[Task goal]: In the copy, keep every word of the data below and none of its pictures.

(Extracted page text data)
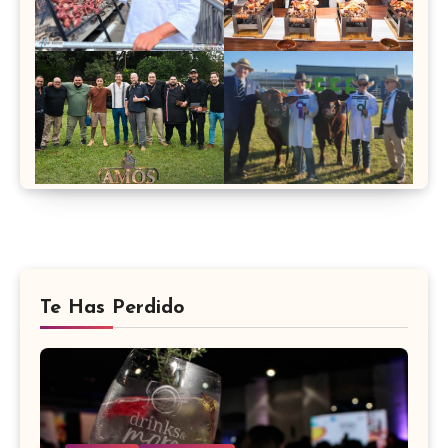
Te Has Perdido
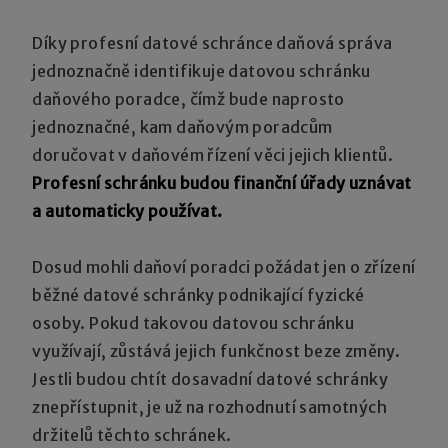
Díky profesní datové schránce daňová správa
jednoznačně identifikuje datovou schránku
daňového poradce, čímž bude naprosto
jednoznačné, kam daňovým poradcům
doručovat v daňovém řízení věci jejich klientů.
Profesní schránku budou finanční úřady uznávat
a automaticky používat.
Dosud mohli daňoví poradci požádat jen o zřízení
běžné datové schránky podnikající fyzické
osoby. Pokud takovou datovou schránku
využívají, zůstává jejich funkčnost beze změny.
Jestli budou chtít dosavadní datové schránky
znepřístupnit, je už na rozhodnutí samotných
držitelů těchto schránek.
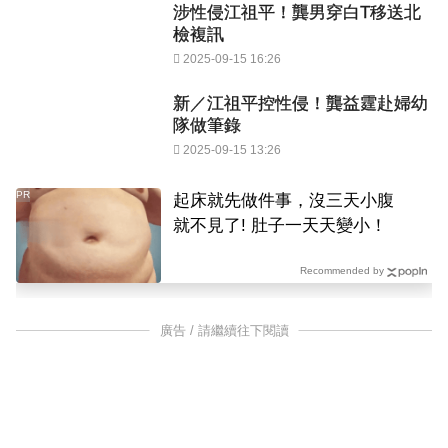
涉性侵江祖平！龔男穿白T移送北
檢複訊
2025-09-15 16:26
新／江祖平控性侵！龔益霆赴婦幼
隊做筆錄
2025-09-15 13:26
PR
起床就先做件事，沒三天小腹
就不見了! 肚子一天天變小！
Recommended by
廣告 / 請繼續往下閱讀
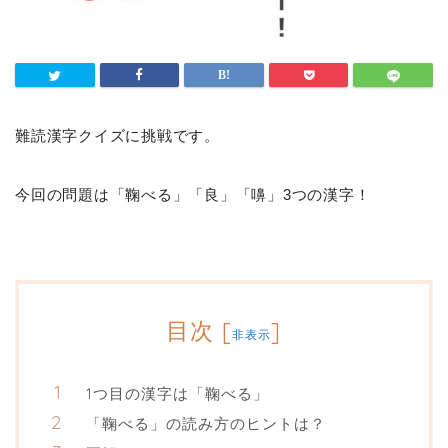
難読漢字クイズに挑戦です。
今回の問題は「鞠べる」「良」「嚊」3つの漢字！
目次
[
]
非表示
1つ目の漢字は「鞠べる」
「鞠べる」の読み方のヒントは？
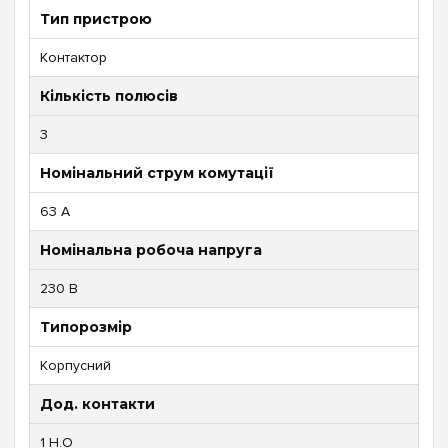
Тип пристрою
Контактор
Кількість полюсів
3
Номінальний струм комутації
63 А
Номінальна робоча напруга
230 В
Типорозмір
Корпусний
Дод. контакти
1 Н.О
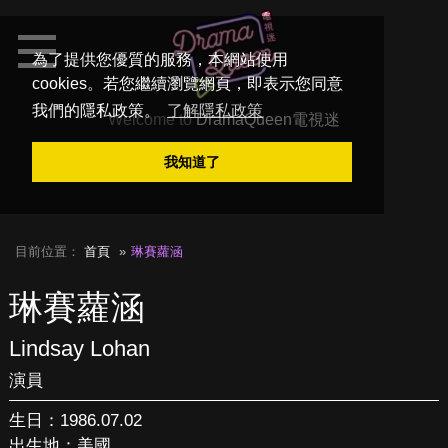
為了提供您優質的服務，本網站使用
cookies。若您繼續瀏覽網頁，即表示您同意
我們的隱私政策。
了解隱私政策
Welcome to
DramaQueen電視迷
我知道了
目前位置：
首頁
琳賽蘿涵
琳賽蘿涵
Lindsay Lohan
演員
生日：1986.07.02
出生地：美國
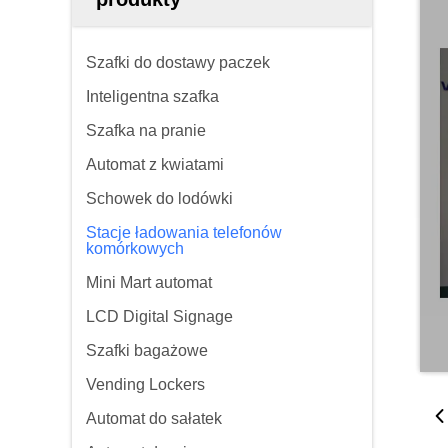
Szafki do dostawy paczek
Inteligentna szafka
Szafka na pranie
Automat z kwiatami
Schowek do lodówki
Stacje ładowania telefonów
komórkowych
Mini Mart automat
LCD Digital Signage
Szafki bagażowe
Vending Lockers
Automat do sałatek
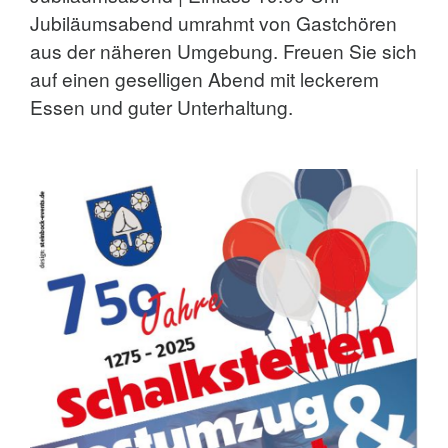
Jubiläumsabend umrahmt von Gastchören
aus der näheren Umgebung. Freuen Sie sich
auf einen geselligen Abend mit leckerem
Essen und guter Unterhaltung.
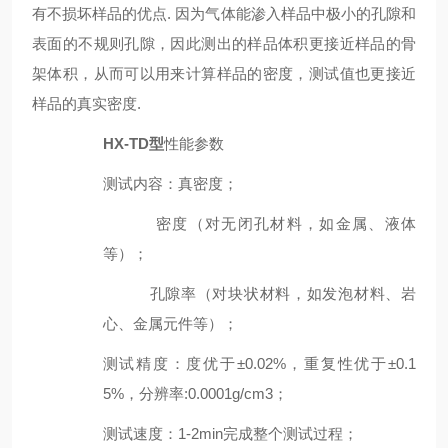
有不损坏样品的优点. 因为气体能渗入样品中极小的孔隙和
表面的不规则孔隙，因此测出的样品体积更接近样品的骨
架体积，从而可以用来计算样品的密度，测试值也更接近
样品的真实密度.
HX-TD型
性能参数
测试内容
：
真密度；
密度（对无闭孔材料，如金属、液体
等）；
孔隙率（对块状材料，如发泡材料、岩
心、金属元件等）；
测试精度
：
度优于±0.02%，重复性优于±0.1
5%，分辨率:0.0001g/cm3；
测试速度
：
1-2min完成整个测试过程；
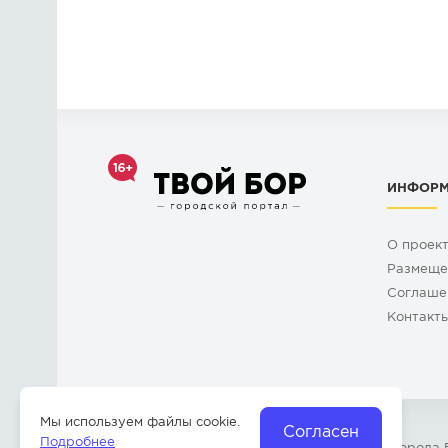
ИНФОР
О проек
Размеще
Cоглаше
Контакт
Мы используем файлы cookie.
Согласен
Подробнее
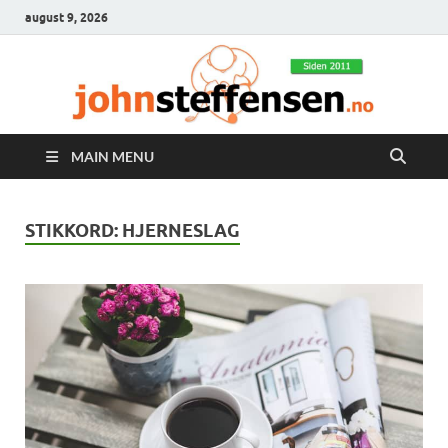
august 9, 2026
MAIN MENU
STIKKORD:
HJERNESLAG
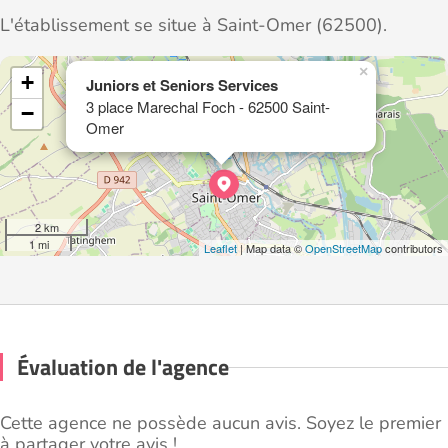
L'établissement se situe à Saint-Omer (62500).
×
+
Juniors et Seniors Services
3 place Marechal Foch - 62500 Saint-
−
Omer
2 km
1 mi
Leaflet
| Map data ©
OpenStreetMap
contributors
Évaluation de l'agence
Cette agence ne possède aucun avis. Soyez le premier
à partager votre avis !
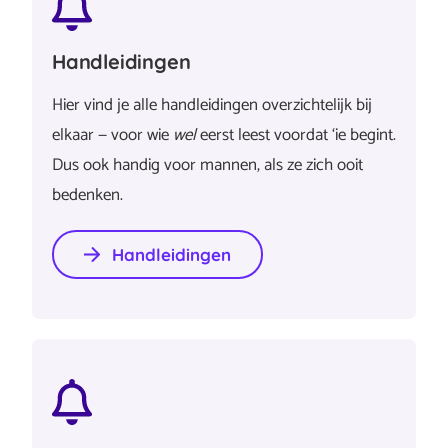
koelkast of router – handig bijvoorbeeld…
volledig
bericht
Handleidingen
Hier vind je alle handleidingen overzichtelijk bij
elkaar — voor wie
wel
eerst leest voordat ‘ie begint.
Dus ook handig voor mannen, als ze zich ooit
bedenken.
Handleidingen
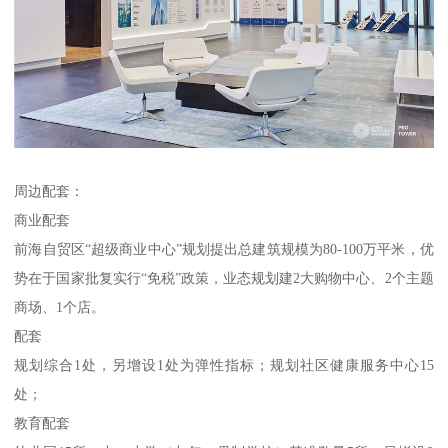
周边配套：
商业配套
前海自贸区“超级商业中心”规划提出总建筑规模为80-100万平米，优
势在于国家批复实行“免税”政策，业态规划建2大购物中心、2个主题
商场、1个店。
配套
规划综合1处，另增设1处为弹性指标；规划社区健康服务中心15
处；
教育配套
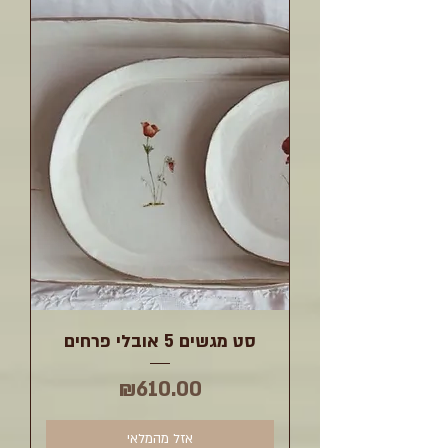
סט מגשים 5 אובלי פרחים
מחיר
₪610.00
אזל מהמלאי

[Answer area]:
Te Has Perdido
Díky profesní datové schránce daňová správa
jednoznačně identifikuje datovou schránku
daňového poradce, čímž bude naprosto
jednoznačné, kam daňovým poradcům
doručovat v daňovém řízení věci jejich klientů.
Profesní schránku budou finanční úřady uznávat
a automaticky používat.
Dosud mohli daňoví poradci požádat jen o zřízení
běžné datové schránky podnikající fyzické
osoby. Pokud takovou datovou schránku
využívají, zůstává jejich funkčnost beze změny.
Jestli budou chtít dosavadní datové schránky
znepřístupnit, je už na rozhodnutí samotných
držitelů těchto schránek.
涉性侵江祖平！龔男穿白T移送北
檢複訊
2025-09-15 16:26
新／江祖平控性侵！龔益霆赴婦幼
隊做筆錄
2025-09-15 13:26
PR
起床就先做件事，沒三天小腹
就不見了! 肚子一天天變小！
Recommended by
廣告 / 請繼續往下閱讀
難読漢字クイズに挑戦です。
今回の問題は「鞠べる」「良」「嚊」3つの漢字！
目次
[
]
非表示
1つ目の漢字は「鞠べる」
「鞠べる」の読み方のヒントは？
Тип пристрою
Контактор
Кількість полюсів
3
Номінальний струм комутації
63 А
Номінальна робоча напруга
230 В
Типорозмір
Корпусний
Дод. контакти
1 Н.О
為了提供您優質的服務，本網站使用
cookies。若您繼續瀏覽網頁，即表示您同意
我們的隱私政策。
了解隱私政策
Welcome to
DramaQueen電視迷
我知道了
目前位置：
首頁
琳賽蘿涵
琳賽蘿涵
Lindsay Lohan
演員
生日：1986.07.02
出生地：美國
Szafki do dostawy paczek
Inteligentna szafka
Szafka na pranie
Automat z kwiatami
Schowek do lodówki
Stacje ładowania telefonów
komórkowych
Mini Mart automat
LCD Digital Signage
Szafki bagażowe
Vending Lockers
Automat do sałatek
Jubiläumsabend umrahmt von Gastchören
aus der näheren Umgebung. Freuen Sie sich
auf einen geselligen Abend mit leckerem
Essen und guter Unterhaltung.
有不损坏样品的优点. 因为气体能渗入样品中极小的孔隙和
表面的不规则孔隙，因此测出的样品体积更接近样品的骨
架体积，从而可以用来计算样品的密度，测试值也更接近
样品的真实密度.
HX-TD型
性能参数
测试内容
：
真密度；
密度（对无闭孔材料，如金属、液体
等）；
孔隙率（对块状材料，如发泡材料、岩
心、金属元件等）；
测试精度
：
度优于±0.02%，重复性优于±0.1
5%，分辨率:0.0001g/cm3；
测试速度
：
1-2min完成整个测试过程；
ИНФОР
О проек
Размеще
Cоглаше
Контакт
Мы используем файлы cookie.
Согласен
Подробнее
august 9, 2026
MAIN MENU
STIKKORD:
HJERNESLAG
L'établissement se situe à Saint-Omer (62500).
×
+
Juniors et Seniors Services
3 place Marechal Foch - 62500 Saint-
−
Omer
2 km
1 mi
Leaflet
| Map data ©
OpenStreetMap
contributors
Évaluation de l'agence
Cette agence ne possède aucun avis. Soyez le premier
à partager votre avis !
koelkast of router – handig bijvoorbeeld…
volledig
bericht
Handleidingen
Hier vind je alle handleidingen overzichtelijk bij
elkaar — voor wie
wel
eerst leest voordat ‘ie begint.
Dus ook handig voor mannen, als ze zich ooit
bedenken.
Handleidingen
周边配套：
商业配套
前海自贸区“超级商业中心”规划提出总建筑规模为80-100万平米，优
势在于国家批复实行“免税”政策，业态规划建2大购物中心、2个主题
商场、1个店。
配套
规划综合1处，另增设1处为弹性指标；规划社区健康服务中心15
处；
教育配套
סט מגשים 5 אובלי פרחים
מחיר
₪610.00
אזל מהמלאי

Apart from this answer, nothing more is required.